La paysannerie chinoise est sans conteste la plus nombreuse dans le monde. C'est aussi la plus mal connue. L'arrivée au pouvoir du régime communiste, il y a trente ans, a relégué ce que nous pouvions savoir d'elle derrière le prisme des vérités officielles. Et parmi ces vérités, il y a l'adhésion des masses paysannes au socialisme des structures collectives que le pouvoir nouveau a partout implantées dans les campagnes.
Cette « vérité » a été accréditée dans l'intelligentsia occidentale, mais aussi dans les milieux sinologiques, par le rappel des traditions communautaires qui, dans les villages chinois, auraient préparé la société traditionnelle à accueillir la collectivisation communiste.

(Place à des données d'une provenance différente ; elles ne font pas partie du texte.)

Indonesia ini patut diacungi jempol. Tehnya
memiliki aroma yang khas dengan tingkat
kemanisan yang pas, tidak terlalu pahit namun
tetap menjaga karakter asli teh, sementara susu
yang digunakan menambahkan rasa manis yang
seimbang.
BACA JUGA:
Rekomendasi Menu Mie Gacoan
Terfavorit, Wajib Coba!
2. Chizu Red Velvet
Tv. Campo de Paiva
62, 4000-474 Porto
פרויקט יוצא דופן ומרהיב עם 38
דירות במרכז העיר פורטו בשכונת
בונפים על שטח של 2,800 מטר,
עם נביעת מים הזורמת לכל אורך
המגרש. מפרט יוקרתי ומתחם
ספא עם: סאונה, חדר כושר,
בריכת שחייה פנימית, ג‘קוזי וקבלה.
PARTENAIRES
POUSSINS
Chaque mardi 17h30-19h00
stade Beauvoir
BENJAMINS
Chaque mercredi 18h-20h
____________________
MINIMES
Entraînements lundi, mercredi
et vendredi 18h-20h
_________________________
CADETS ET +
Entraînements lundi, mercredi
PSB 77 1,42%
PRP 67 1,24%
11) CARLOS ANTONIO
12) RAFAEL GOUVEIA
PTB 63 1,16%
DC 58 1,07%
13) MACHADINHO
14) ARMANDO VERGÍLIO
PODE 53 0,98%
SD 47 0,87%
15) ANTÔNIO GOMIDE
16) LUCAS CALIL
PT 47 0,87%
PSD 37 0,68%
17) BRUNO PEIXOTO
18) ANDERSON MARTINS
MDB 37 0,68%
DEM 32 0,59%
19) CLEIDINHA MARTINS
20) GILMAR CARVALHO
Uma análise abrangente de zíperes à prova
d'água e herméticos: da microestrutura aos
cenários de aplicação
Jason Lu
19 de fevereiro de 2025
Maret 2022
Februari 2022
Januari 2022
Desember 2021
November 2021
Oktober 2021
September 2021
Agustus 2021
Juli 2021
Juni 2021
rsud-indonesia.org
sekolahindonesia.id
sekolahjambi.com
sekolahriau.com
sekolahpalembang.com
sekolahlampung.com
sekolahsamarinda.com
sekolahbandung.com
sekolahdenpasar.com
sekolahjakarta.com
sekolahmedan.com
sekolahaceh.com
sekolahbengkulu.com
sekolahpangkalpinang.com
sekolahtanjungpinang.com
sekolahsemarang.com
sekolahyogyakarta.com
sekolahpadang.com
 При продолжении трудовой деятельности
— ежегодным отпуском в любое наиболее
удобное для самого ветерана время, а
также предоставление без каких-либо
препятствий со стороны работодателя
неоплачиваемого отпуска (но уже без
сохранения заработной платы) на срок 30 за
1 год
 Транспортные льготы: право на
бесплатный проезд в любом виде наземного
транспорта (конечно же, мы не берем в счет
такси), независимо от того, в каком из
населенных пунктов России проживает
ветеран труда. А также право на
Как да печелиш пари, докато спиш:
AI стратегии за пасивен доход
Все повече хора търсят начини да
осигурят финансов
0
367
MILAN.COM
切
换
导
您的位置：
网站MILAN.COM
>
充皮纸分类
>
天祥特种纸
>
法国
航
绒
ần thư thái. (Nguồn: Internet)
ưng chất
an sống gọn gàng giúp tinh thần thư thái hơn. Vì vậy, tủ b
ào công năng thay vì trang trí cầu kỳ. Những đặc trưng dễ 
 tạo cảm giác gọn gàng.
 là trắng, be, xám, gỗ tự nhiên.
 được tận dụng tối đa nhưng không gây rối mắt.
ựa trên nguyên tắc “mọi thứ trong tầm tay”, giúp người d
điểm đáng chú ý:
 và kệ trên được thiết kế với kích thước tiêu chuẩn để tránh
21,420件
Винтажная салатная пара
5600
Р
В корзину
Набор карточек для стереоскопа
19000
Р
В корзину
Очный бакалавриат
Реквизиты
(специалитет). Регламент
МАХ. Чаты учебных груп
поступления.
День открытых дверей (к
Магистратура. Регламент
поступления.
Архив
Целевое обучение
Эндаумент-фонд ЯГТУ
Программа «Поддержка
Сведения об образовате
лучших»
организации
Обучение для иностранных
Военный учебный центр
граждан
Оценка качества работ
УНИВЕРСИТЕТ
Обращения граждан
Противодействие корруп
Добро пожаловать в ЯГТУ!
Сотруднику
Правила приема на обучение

Notre objectif ici ne sera pas de confirmer ou de démentir cette vérité de l'adhésion au socialisme des masses paysannes. Nous nous proposons plus modestement d'examiner ces traditions communautaires dans leurs formes touchant directement aux structures de production : l'entraide agricole spontanée et les coutumes anciennes qui lui sont associées. Nous essaierons de montrer alors que la tradition ne prédisposait pas du tout le paysan chinois à la venue du collectivisme, soulignant ainsi la novation du projet communiste mais aussi l'ampleur des difficultés de sa mise en œuvre. Ce projet, sa mise en œuvre, nous les analyserons à propos de l'entraide agricole provoquée, telle que les communistes essayèrent de la pratiquer dans leurs bases du début des années 1940. Nous constaterons alors que l'intervention communiste présentait déjà nombre de traits préfigurant ce que sera la collectivisation de la décennie suivante.